Some of the campaign notes refer to the exclusion of “timeshare and package travel”. These will be addressed by other parallel regulations arising from a separate EU Directive.

One specific area of interest is the NHS, where a ban on use of 084/087 numbers has already been introduced (in 2009/10). We are currently working with NHS England on a new enforcement policy for GPs, following the NHS re-organisation. Announcements will be expected soon. Work on enforcement measures for hospitals and other bodies providing NHS services will follow. Campaigners have also succeeded in getting the NHS Choices website to highlight all cases where expensive (084) numbers are being used.

We await news on the implementation of the Ofcom transparency measures, long expected, but still being opposed and contested by EE. VIsibilty of how much of the call charge is going to the person you are calling, and how much is being retained by your telephone comapny, will not only be of interest, but will press true accountability on each party. We wonder if EE customers would like to know that when they call a 0845 number at 40p per minute, only 2p per minute is being passed on to the organsiation they are calling! The 38p per minute being retained by EE does not justify the 2p, indeed that is what provides EE with the opportuity to take advantage of the situation. That is what is happening at present, EE is opposing and contesting measures that would bring it out into the open. (It would be good to have the support of Which? for the implementation of the Ofcom measures.)

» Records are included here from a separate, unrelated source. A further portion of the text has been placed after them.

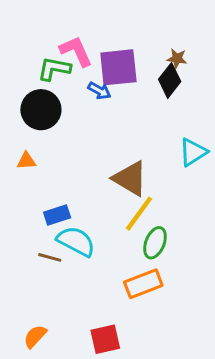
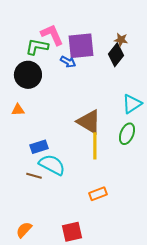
yellow line: (139, 214) -> (95, 146), turned -36
green ellipse: (155, 243) -> (127, 134), moved
orange rectangle: (143, 284) -> (98, 194), size x0.7

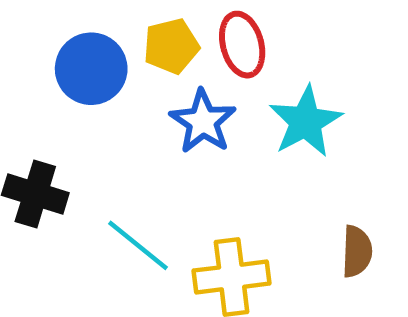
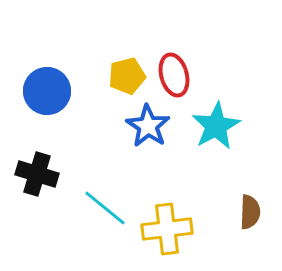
blue circle: (91, 69) -> (47, 91), moved

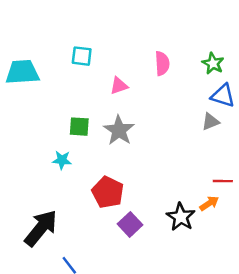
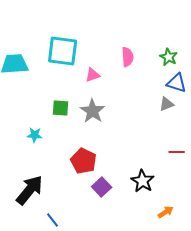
cyan square: (82, 56) -> (63, 51), size x1.8
cyan star: (62, 160) -> (35, 135), moved
orange arrow: (209, 203) -> (166, 212), moved

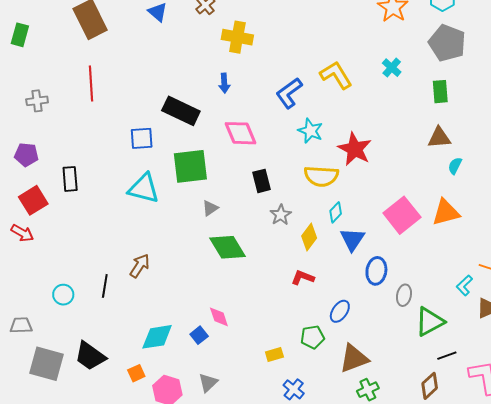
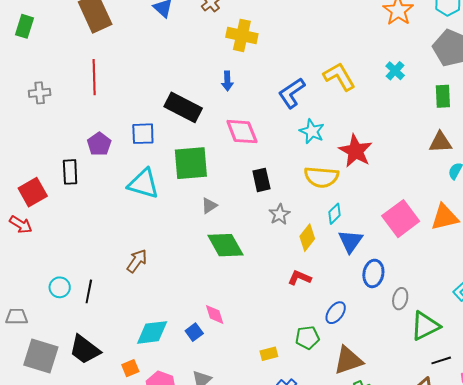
purple pentagon: (26, 155) -> (99, 144), moved, turned 30
black line: (105, 286) -> (89, 291), moved

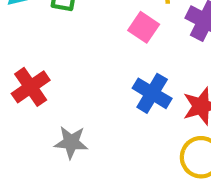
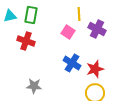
red cross: (31, 87) -> (26, 41), moved, turned -36

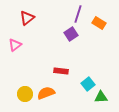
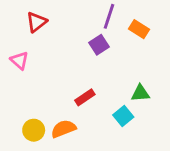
pink triangle: (15, 45) -> (19, 60), turned -40
red rectangle: (61, 71) -> (85, 97), turned -40
green triangle: (101, 97) -> (140, 93), moved

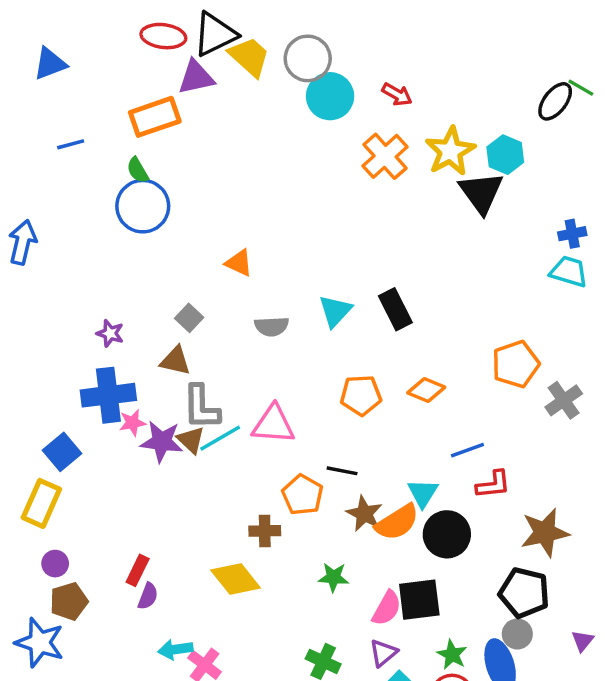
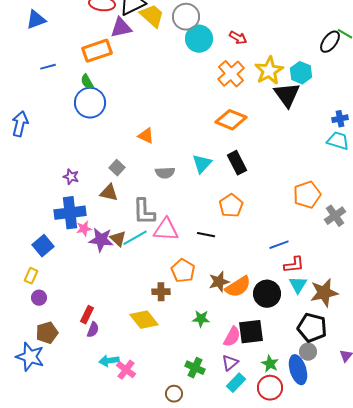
orange diamond: (426, 390) -> (231, 120), moved, size x1.4
orange pentagon: (361, 395) -> (231, 206), moved, turned -30
gray L-shape: (201, 407) -> (144, 212), moved
black line: (342, 471) -> (206, 235), moved
cyan triangle: (423, 493) -> (298, 285), moved
yellow rectangle: (41, 503) -> (31, 276), size x0.6
brown star: (364, 514) -> (219, 282), turned 30
purple circle: (55, 564) -> (39, 298), moved

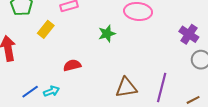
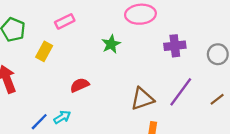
purple cross: (189, 34) -> (175, 46), moved, turned -30
purple line: (162, 88) -> (181, 92), turned 32

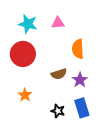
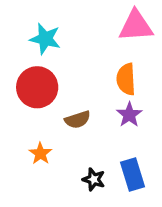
pink triangle: (58, 23) -> (136, 26), moved, size x1.6
brown semicircle: (59, 74) -> (78, 120), moved
purple star: (80, 80) -> (129, 115), moved

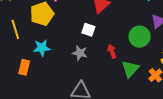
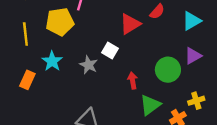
cyan star: (42, 48) -> (52, 61), turned 30
gray star: (80, 53) -> (89, 65), moved

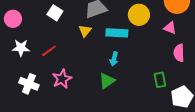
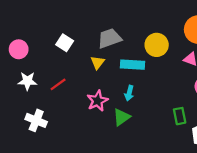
pink star: (62, 79) -> (97, 101), moved

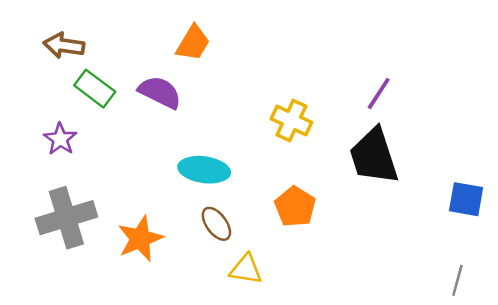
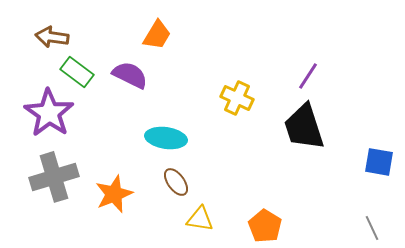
purple star: (60, 139) -> (49, 113), size x1.8
orange pentagon: (295, 207) -> (265, 226), moved
gray line: (457, 280) -> (372, 228), turned -40

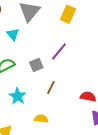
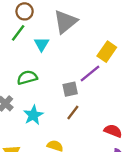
yellow rectangle: (68, 14) -> (107, 52), moved
gray square: (36, 65) -> (70, 89), moved

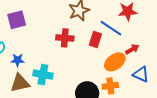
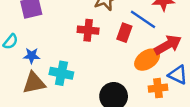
red arrow: (132, 49) -> (168, 45), size x1.6
orange cross: (110, 86) -> (158, 88), moved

Apologies if some of material coming out from Which? is not yet fully on the point and not properly across all the different aspects of the successes already achieved. Some of our breifings have been very effective, but we have not yet had the time to cover the whole of the Which? team. We hope that there is no reluctance to be seen to be taking forward campaigning successes achieved by others. There need be no shame in being seen to be a valued part of a wider campaigning community.

The fair telecoms campaign notes the apparent impression that companies use 084 numbers deliberately to discourage complaints or enquiries. It is easy to see how that impression may be gained, as indeed it can have this effect. We must however disassociate ourselves from any implied or explicit allegation that this is the motivation behind selection of these numbers. If this were presented as an allegation, it is a very serious matter and must be supported by evidence of such an intention. Our case is quite strong enough, we must not damage it by overstating it.

The above points are made only for detailed clarification.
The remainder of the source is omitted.